Gustavo y Fernando se miraron sorprendidos por el
tono de voz de su padre.
Gastaron la tarde limpiando. Toda la familia participó,
excluyendo a Mercedes, a quien por su edad ya se le dificultaba caminar. Usaron
agua y jabón en abundancia. Se amarraron pañuelos húmedos en la cara para
soportar la hediondez. Usaron flores de jazmín de noche para ayudar a que el
olor desapareciera. Llenaron las cajas de madera con la panela dañada y las
amontonaron a unos veinte pasos al frente de la casa, en la parte superior.
Rociaron la pila con la gasolina que usaban para la guadaña y le prendieron
fuego. La columna llameante se elevó más de cinco metros sobre el suelo. En
lugar del aroma dulzón que tiene el melado derretido se sentía un olor casi tan
horrible como el de la carne podrida. Los siete integrantes de la familia
estaban parados en el corredor, uno al lado del otro, contemplando la hoguera
al final de la tarde.
—Mi mamá dice que hay que hacer una contra para
espantarla y que no vuelva —le dijo Inés a su esposo.
—Cual contra ni que espantarla ni que ocho cuartos
—respondió José—. Lo que vamos a hacer es matarla a punta de machete.
—Mijo, no nos pongamos con eso. Mejor espantémosla
—suplicó Inés.
José la miró a los ojos.
—Que la vamos a matar le dije —le respondió con un
tono que le dejaba claro que era él quien mandaba—. Tavo,
Nando: a afilar los machetes —les ordenó a sus hijos.
Esa noche, Mercedes, Inés, Claudia y Marina la
pasaron en vela en la habitación de la anciana, abrazadas las unas a las otras.
Lloriqueaban por turnos y cualquier ruido las hacía saltar asustadas. Debajo de
la casa, en la molienda, estaban los hombres con los machetes en la mano y
abrigados con ruanas. Habían bajado una hora antes de la media noche, que es
cuando salen las brujas. Todos tenían miedo, pero ninguno decía nada.
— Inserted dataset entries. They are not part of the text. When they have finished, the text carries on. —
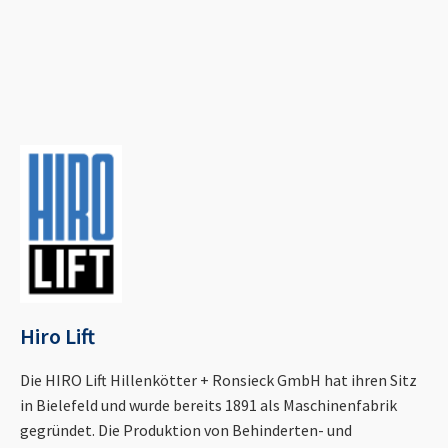
Hiro Lift
Die HIRO Lift Hillenkötter + Ronsieck GmbH hat ihren Sitz
in Bielefeld und wurde bereits 1891 als Maschinenfabrik
gegründet. Die Produktion von Behinderten- und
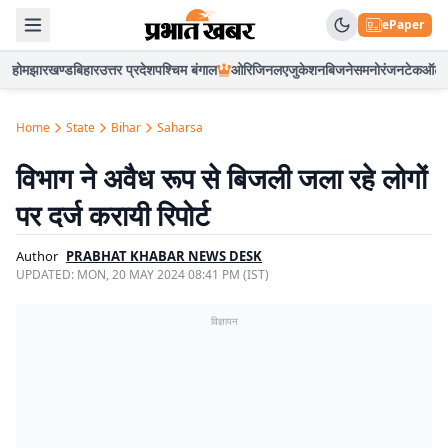
ePaper
होम
झारखण्ड
बिहार
उत्तर प्रदेश
पश्चिम बंगाल
ओरिजिनल
एजुकेशन
बिजनेस
मनोरंजन
टेक
ऑटो
Home
State
Bihar
Saharsa
विभाग ने अवैध रूप से बिजली जला रहे लोगों
पर दर्ज करायी रिपोर्ट
Author
PRABHAT KHABAR NEWS DESK
UPDATED:
MON, 20 MAY 2024 08:41 PM (IST)
विज्ञापन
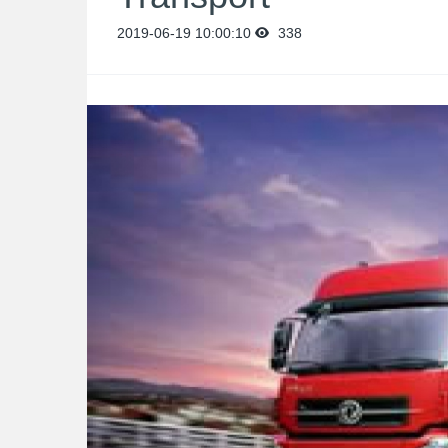
2019-06-19 10:00:10
338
Estaban
ubicados a lo largo de la construcción. Gustavo en el extremo de la derecha,
Fernando en el centro y José en la izquierda, a espacios de siete metros. Delante
de ellos estaba el cultivo de caña, de más de dos metros de altura, que se
extendía desde la parte de atrás de la casa, a cinco metros de la molienda,
hasta más de tres cuadras. Estuvieron despiertos toda la noche. Aunque por
momentos el sueño parecía vencerlos y los obligaba a cabecear, pusieron todo su
esfuerzo para no dormirse. Paseaban sus miradas de lado a lado, atentos a
cualquier cosa que vieran moverse. Permanecieron en silencio y sólo se hablaban
cada tanto para preguntarse si veían algo. Era noche de luna llena, lo que les
permitía una buena visibilidad, pero no vieron ni escucharon nada diferente de
lo normal. Cuando el amanecer los alcanzó, Inés los llamó desde la parte
superior.
—¡Mijo! ¿Qué hubo?
—Nada. No se apareció esa verrionda —respondió
José.
—Suban entonces. Les voy a hacer café para que
tomen los tragos antes del desayuno.
Mientras desayunaban todos permanecían callados hasta que Fernando rompió el silencio.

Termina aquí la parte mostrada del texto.